§ What you will do:
Find the lines below that contain the string "Alex", count them, and give only the number.

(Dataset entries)

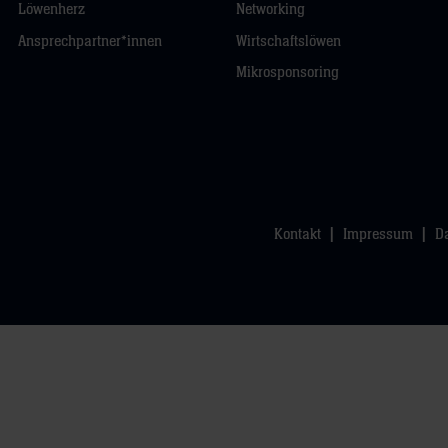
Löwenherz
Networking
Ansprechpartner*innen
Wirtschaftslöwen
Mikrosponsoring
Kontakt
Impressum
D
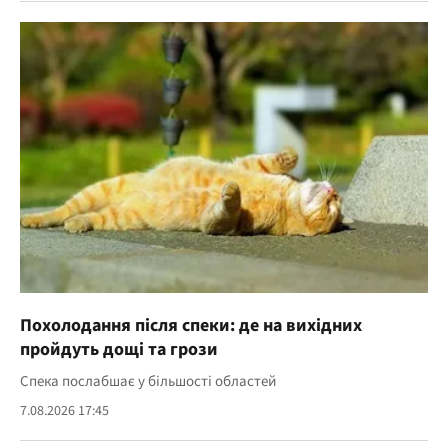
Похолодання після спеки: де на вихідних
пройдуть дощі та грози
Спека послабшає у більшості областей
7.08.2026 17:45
* * *
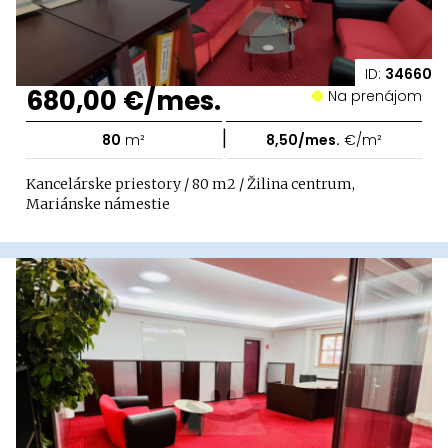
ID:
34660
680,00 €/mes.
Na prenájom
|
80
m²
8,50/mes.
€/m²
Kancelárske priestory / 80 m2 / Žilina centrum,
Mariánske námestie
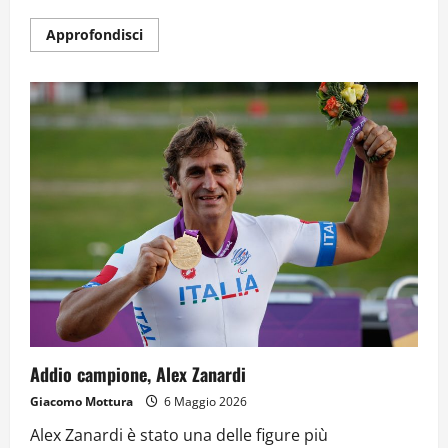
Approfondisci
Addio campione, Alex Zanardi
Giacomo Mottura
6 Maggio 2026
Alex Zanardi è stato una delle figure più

§ Exercise answer:
2